◆ THE PROBLEM
Restate all of the data exactly.
*** AVAILABLE DATA Section Begins ***
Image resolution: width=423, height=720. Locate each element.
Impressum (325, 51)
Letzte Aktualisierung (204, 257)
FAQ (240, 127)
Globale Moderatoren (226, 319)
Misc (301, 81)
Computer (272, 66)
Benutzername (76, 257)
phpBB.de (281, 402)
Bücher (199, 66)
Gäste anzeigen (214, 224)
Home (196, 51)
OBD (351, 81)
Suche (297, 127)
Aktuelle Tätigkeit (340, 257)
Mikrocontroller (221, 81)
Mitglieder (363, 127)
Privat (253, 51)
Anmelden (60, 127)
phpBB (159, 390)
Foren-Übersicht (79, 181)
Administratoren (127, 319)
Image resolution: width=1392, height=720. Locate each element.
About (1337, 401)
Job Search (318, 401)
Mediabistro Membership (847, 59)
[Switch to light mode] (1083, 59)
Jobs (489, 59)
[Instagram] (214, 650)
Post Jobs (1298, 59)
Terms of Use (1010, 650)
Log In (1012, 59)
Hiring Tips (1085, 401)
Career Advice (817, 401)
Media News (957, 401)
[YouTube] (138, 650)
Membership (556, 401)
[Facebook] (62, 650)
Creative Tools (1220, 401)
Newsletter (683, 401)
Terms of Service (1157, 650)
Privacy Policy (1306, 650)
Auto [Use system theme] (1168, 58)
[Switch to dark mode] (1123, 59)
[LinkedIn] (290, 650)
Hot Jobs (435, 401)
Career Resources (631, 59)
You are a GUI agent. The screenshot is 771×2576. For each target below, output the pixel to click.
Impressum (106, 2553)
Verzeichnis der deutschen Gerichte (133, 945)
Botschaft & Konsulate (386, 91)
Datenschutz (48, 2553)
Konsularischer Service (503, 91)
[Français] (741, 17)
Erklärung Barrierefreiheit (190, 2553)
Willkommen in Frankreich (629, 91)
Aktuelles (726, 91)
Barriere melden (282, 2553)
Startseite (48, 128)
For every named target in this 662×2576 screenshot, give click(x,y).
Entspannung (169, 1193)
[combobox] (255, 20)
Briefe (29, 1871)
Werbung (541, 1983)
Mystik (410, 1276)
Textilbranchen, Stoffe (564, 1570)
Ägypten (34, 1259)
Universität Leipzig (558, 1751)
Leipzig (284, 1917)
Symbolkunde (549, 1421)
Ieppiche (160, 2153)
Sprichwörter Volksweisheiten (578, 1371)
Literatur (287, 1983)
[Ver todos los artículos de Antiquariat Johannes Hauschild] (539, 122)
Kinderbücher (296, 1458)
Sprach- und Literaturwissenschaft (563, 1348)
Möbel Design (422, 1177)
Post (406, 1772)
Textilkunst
*** AVAILABLE DATA Section Ends ***
◆ OUTPUT FOR THIS EXERCISE
Image resolution: width=423, height=720. Locate each element.
Impressum (325, 51)
Letzte Aktualisierung (204, 257)
FAQ (240, 127)
Globale Moderatoren (226, 319)
Misc (301, 81)
Computer (272, 66)
Benutzername (76, 257)
phpBB.de (281, 402)
Bücher (199, 66)
Gäste anzeigen (214, 224)
Home (196, 51)
OBD (351, 81)
Suche (297, 127)
Aktuelle Tätigkeit (340, 257)
Mikrocontroller (221, 81)
Mitglieder (363, 127)
Privat (253, 51)
Anmelden (60, 127)
phpBB (159, 390)
Foren-Übersicht (79, 181)
Administratoren (127, 319)
Image resolution: width=1392, height=720. Locate each element.
About (1337, 401)
Job Search (318, 401)
Mediabistro Membership (847, 59)
[Switch to light mode] (1083, 59)
Jobs (489, 59)
[Instagram] (214, 650)
Post Jobs (1298, 59)
Terms of Use (1010, 650)
Log In (1012, 59)
Hiring Tips (1085, 401)
Career Advice (817, 401)
Media News (957, 401)
[YouTube] (138, 650)
Membership (556, 401)
[Facebook] (62, 650)
Creative Tools (1220, 401)
Newsletter (683, 401)
Terms of Service (1157, 650)
Privacy Policy (1306, 650)
Auto [Use system theme] (1168, 58)
[Switch to dark mode] (1123, 59)
[LinkedIn] (290, 650)
Hot Jobs (435, 401)
Career Resources (631, 59)
You are a GUI agent. The screenshot is 771×2576. For each target below, output the pixel to click.
Impressum (106, 2553)
Verzeichnis der deutschen Gerichte (133, 945)
Botschaft & Konsulate (386, 91)
Datenschutz (48, 2553)
Konsularischer Service (503, 91)
[Français] (741, 17)
Erklärung Barrierefreiheit (190, 2553)
Willkommen in Frankreich (629, 91)
Aktuelles (726, 91)
Barriere melden (282, 2553)
Startseite (48, 128)
For every named target in this 662×2576 screenshot, give click(x,y).
Entspannung (169, 1193)
[combobox] (255, 20)
Briefe (29, 1871)
Werbung (541, 1983)
Mystik (410, 1276)
Textilbranchen, Stoffe (564, 1570)
Ägypten (34, 1259)
Universität Leipzig (558, 1751)
Leipzig (284, 1917)
Symbolkunde (549, 1421)
Ieppiche (160, 2153)
Sprichwörter Volksweisheiten (578, 1371)
Literatur (287, 1983)
[Ver todos los artículos de Antiquariat Johannes Hauschild] (539, 122)
Kinderbücher (296, 1458)
Sprach- und Literaturwissenschaft (563, 1348)
Möbel Design (422, 1177)
Post (406, 1772)
Textilkunst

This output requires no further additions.